Хозяин устало опустился на стул, его узкий, высокий лоб покрылся каплями пота — сказывалась слабость после болезни.

— Как видите… — продолжал он ослабшим голосом, но Егор остановил его:

— Пожалуйста, я мало что пойму из этого, а вы устанете. Чем вы можете объяснить, почему все-таки такое вам противодействие?

Доктор задумался. В клетке трещала белка. Птицы затихли.

— Инерцией мышления, иначе объяснить нечем. Если бы меня опровергли, я смог бы подняться над собой, понять. Но ведь просто-напросто запрещают. А это действие уходит из области науки. Не так ли?

— Так, — согласился Егор. — Значит, вы будете продолжать?

— А разве может быть иначе? Или признают, или опровергнут. А опровергнуть трудно. Слишком много у меня живых доказательств. Я буду врачевать больных, пока я жив, и завещаю то же своим ученикам.

— А Нина Сергеевна ваш настоящий последователь? — спросил Егор и добавил: — Я чувствовал, что да.

Хозяин задумчиво посмотрел на него, как бы все еще стараясь понять что-то. Смахнув задумчивость, оживился, проговорил с убежденностью:

— Она моя надежда. Нина Сергеевна хорошо подготовлена как врач и как педагог. А тут надо то и другое. И еще сердце, а значит и любовь к человеку.

Егор не рассказал ему о том, что встречался с ней в Москве. Старик забыл ему передать, что Нина Сергеевна просила приехать завтра утром на аэродром. Самолет ее летел с посадкой в Харькове.

— А дочь привозите, — говорил доктор, провожая Егора и задерживая его руку в своей горячей ладони. Старался вспомнить, что хотел что-то сказать гостю, что-то важное, но вспомнить не мог. — Где вы остановились? Ах, в общежитии обкома. Да, да, знаю. Тихая улочка, малолюдность. Удобно, и весьма.

Утром Егор возвращался с почты. В кармане его лежала телеграмма Романа: «Срочно выезжай Киев ознакомления алмазной технологией и условиях поставки алмазов 64 год». Что же там случилось? Почему вдруг Роман вспомнил об алмазах? Неужели совнархозовец Вовк вмешался? Если так, вот молодец! У входа в общежитие Егор встретил старого худого человека в полотняном, помятом костюме. Доктор Казимирский!

Сгорбившись, старик виновато глядел на Егора.

— Забыл передать… Нина Сергеевна улетела в Таганрог за матерью и сыном. Самолет ее садится в Харькове. Боюсь, что уже пролетел. Простите, ради бога…
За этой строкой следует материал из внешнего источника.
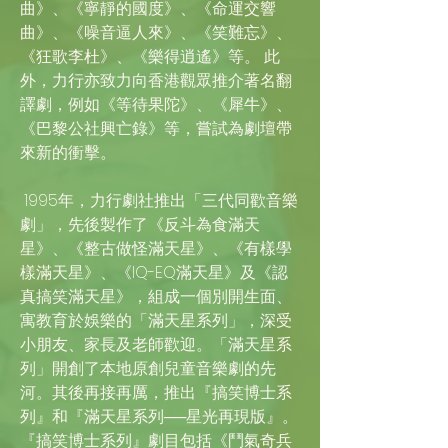
曲》、《寧靜的國度》、《命運交響
曲》、《噪音逼人來》、《笑難忘》、
《狂歌李杜》、《樂得逍遙》等。 此
外，力行亦致力向香港觀眾推介著名翻
譯劇，例如《等待果陀》、《犀牛》、
《巴黎公社興亡錄》等，嘗試為劇壇帶
來新的衝擊。
1995年，力行劇社推出「三代同歡音樂
劇」，先後製作了《反斗為食滿天
星》、《整古做怪滿天星》、《有樣學
樣滿天星》、《IQ-EQ滿天星》及《認
真搞笑滿天星》，組成一個別開生面、
寓教育於娛樂的「滿天星系列」，深受
小朋友、家長及老師歡迎。「滿天星系
列」開創了本地原創兒童音樂劇的先
河。其後再接再厲，推出『搞笑博士系
列』和『滿天星系列──星光再現版』。
『搞笑博士系列』劇目包括《鬥氣奇兵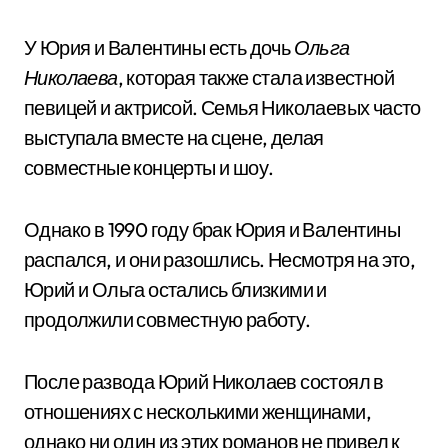
У Юрия и Валентины есть дочь
Ольга
Николаева
, которая также стала известной
певицей и актрисой. Семья Николаевых часто
выступала вместе на сцене, делая
совместные концерты и шоу.
Однако в 1990 году брак Юрия и Валентины
распался, и они разошлись. Несмотря на это,
Юрий и Ольга остались близкими и
продолжили совместную работу.
После развода Юрий Николаев состоял в
отношениях с несколькими женщинами,
однако ни один из этих романов не привел к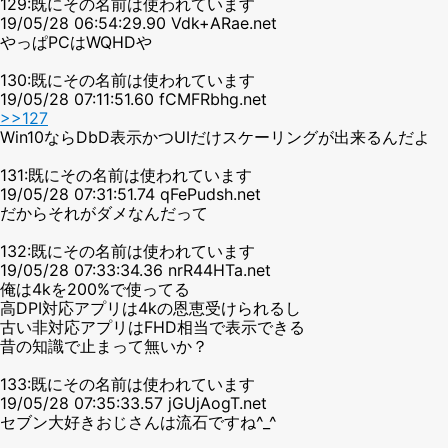
129:既にその名前は使われています
19/05/28 06:54:29.90 Vdk+ARae.net
やっぱPCはWQHDや
130:既にその名前は使われています
19/05/28 07:11:51.60 fCMFRbhg.net
>>127
Win10ならDbD表示かつUIだけスケーリングが出来るんだよ
131:既にその名前は使われています
19/05/28 07:31:51.74 qFePudsh.net
だからそれがダメなんだって
132:既にその名前は使われています
19/05/28 07:33:34.36 nrR44HTa.net
俺は4kを200%で使ってる
高DPI対応アプリは4kの恩恵受けられるし
古い非対応アプリはFHD相当で表示できる
昔の知識で止まって無いか？
133:既にその名前は使われています
19/05/28 07:35:33.57 jGUjAogT.net
セブン大好きおじさんは流石ですね^_^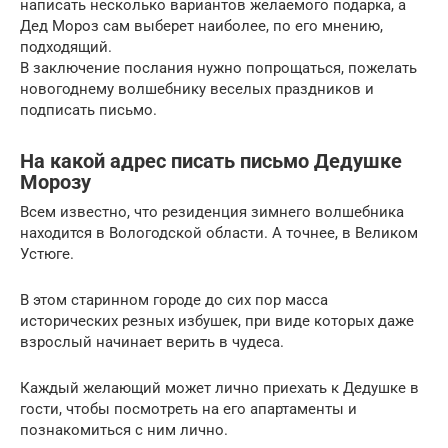
написать несколько вариантов желаемого подарка, а
Дед Мороз сам выберет наиболее, по его мнению,
подходящий.
В заключение послания нужно попрощаться, пожелать
новогоднему волшебнику веселых праздников и
подписать письмо.
На какой адрес писать письмо Дедушке
Морозу
Всем известно, что резиденция зимнего волшебника
находится в Вологодской области. А точнее, в Великом
Устюге.
В этом старинном городе до сих пор масса
исторических резных избушек, при виде которых даже
взрослый начинает верить в чудеса.
Каждый желающий может лично приехать к Дедушке в
гости, чтобы посмотреть на его апартаменты и
познакомиться с ним лично.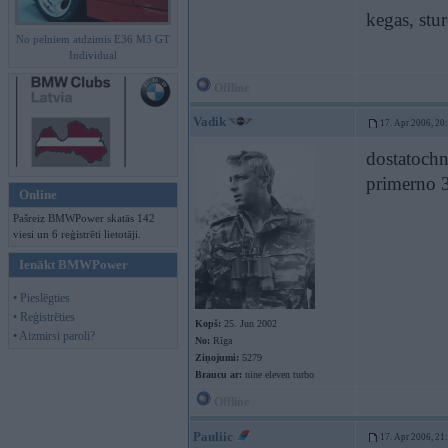
kegas, stur
No pelniem atdzimis E36 M3 GT
Individual
Offline
Vadik
17. Apr 2006, 20
dostatoch
primerno 
Online
Pašreiz BMWPower skatās 142
viesi un 6 reģistrēti lietotāji.
Ienākt BMWPower
• Pieslēgties
• Reģistrēties
Kopš:
25. Jun 2002
• Aizmirsi paroli?
No:
Rīga
Ziņojumi:
5279
Braucu ar:
nine eleven turbo
Offline
Pauliic
17. Apr 2006, 21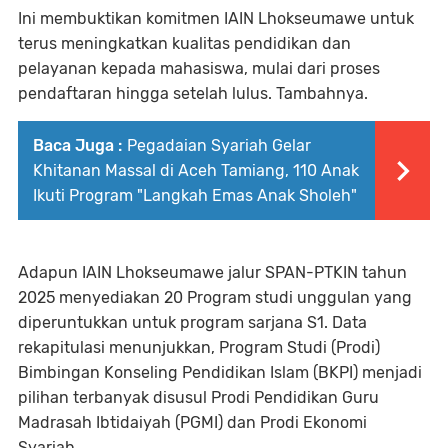
Ini membuktikan komitmen IAIN Lhokseumawe untuk
terus meningkatkan kualitas pendidikan dan
pelayanan kepada mahasiswa, mulai dari proses
pendaftaran hingga setelah lulus. Tambahnya.
Baca Juga :
Pegadaian Syariah Gelar
Khitanan Massal di Aceh Tamiang, 110 Anak
Ikuti Program "Langkah Emas Anak Sholeh"
Adapun IAIN Lhokseumawe jalur SPAN-PTKIN tahun
2025 menyediakan 20 Program studi unggulan yang
diperuntukkan untuk program sarjana S1. Data
rekapitulasi menunjukkan, Program Studi (Prodi)
Bimbingan Konseling Pendidikan Islam (BKPI) menjadi
pilihan terbanyak disusul Prodi Pendidikan Guru
Madrasah Ibtidaiyah (PGMI) dan Prodi Ekonomi
Syariah.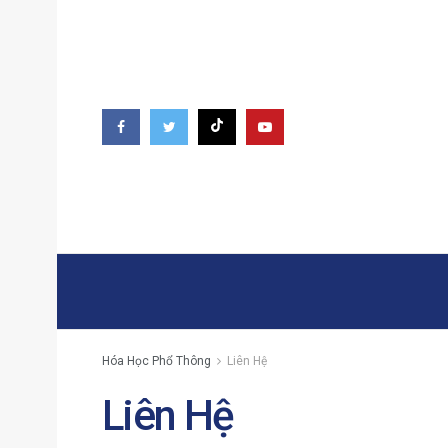
Hóa Học Phổ Thông
Liên Hệ
Liên Hệ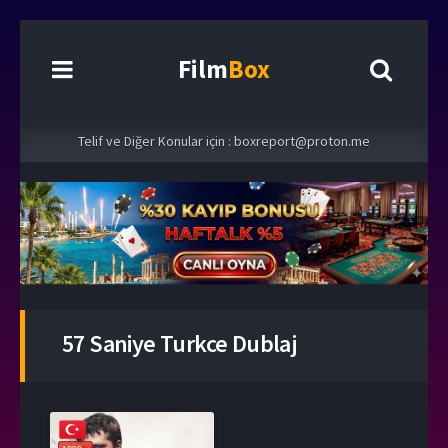
Film
Box
Telif ve Diğer Konular için :
boxreport@proton.me
57 Saniye Turkce Dublaj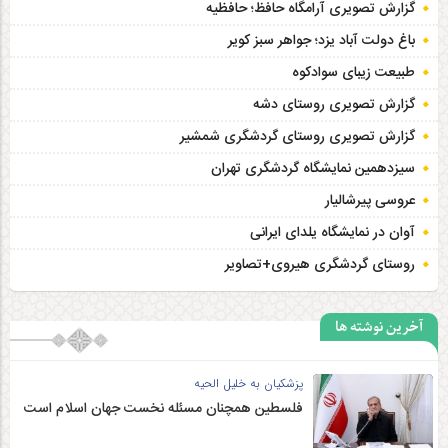
گزارش تصویری آرامگاه حافظ؛ حافظیه‎
باغ دولت آباد یزد؛ جواهر سبز کویر
طبیعت زیبای سوادکوه
گزارش تصویری روستای دشه
گزارش تصویری روستای گردشگری شمشیر
سیزدهمین نمایشگاه گردشگری تهران
عروسی پیرشالیار
آوان در نمایشگاه یلدای ایرانی
روستای گردشگری هیروی+تصاویر
آخرین نوشته ها
پزشکیان به خلیل الحیه
فلسطین همچنان مسئله نخست جهان اسلام است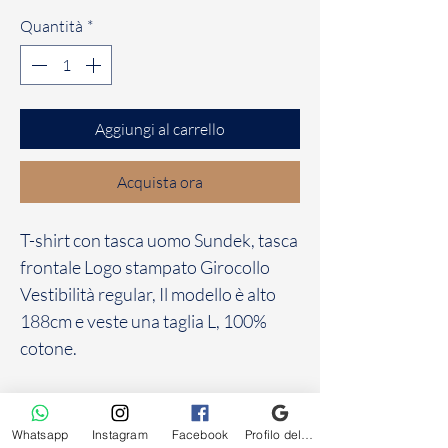
Quantità
*
Aggiungi al carrello
Acquista ora
T-shirt con tasca uomo Sundek, tasca
frontale Logo stampato Girocollo
Vestibilità regular, Il modello è alto
188cm e veste una taglia L, 100%
cotone.
MISURE:
Bianco: s,m,l,xl,
Whatsapp
Instagram
Facebook
Profilo dell'attività su Google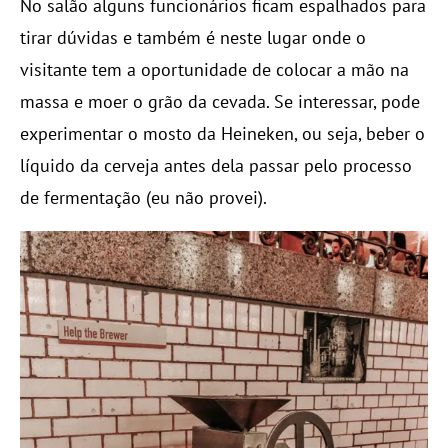
No salão alguns funcionários ficam espalhados para
tirar dúvidas e também é neste lugar onde o
visitante tem a oportunidade de colocar a mão na
massa e moer o grão da cevada. Se interessar, pode
experimentar o mosto da Heineken, ou seja, beber o
líquido da cerveja antes dela passar pelo processo
de fermentação (eu não provei).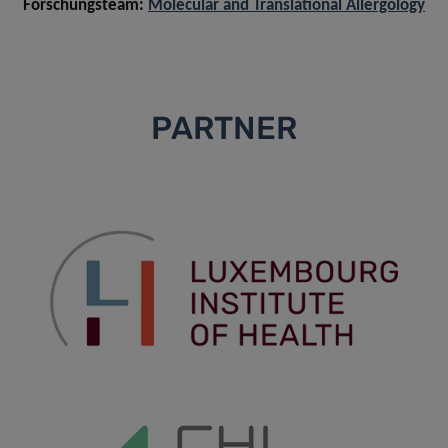
Forschungsteam:
Molecular and Translational Allergology
PARTNER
Егор бросился к телефону. Кляня старика за забывчивость, раз за разом набирал номер аэродрома, но телефон все время был занят. Наконец, справочное ответило:

— Самолету дан вылет…

Егор вышел из дому. Старик стоял у дверей все в той же позе виноватого и расстроенного человека. Не стал ни о чем спрашивать, по виду Егора можно было понять без слов, что ехать на аэродром поздно.

— Мать ее живет в Таганроге, — старик назвал улицу и дом. — Я у них гостил в прошлое лето.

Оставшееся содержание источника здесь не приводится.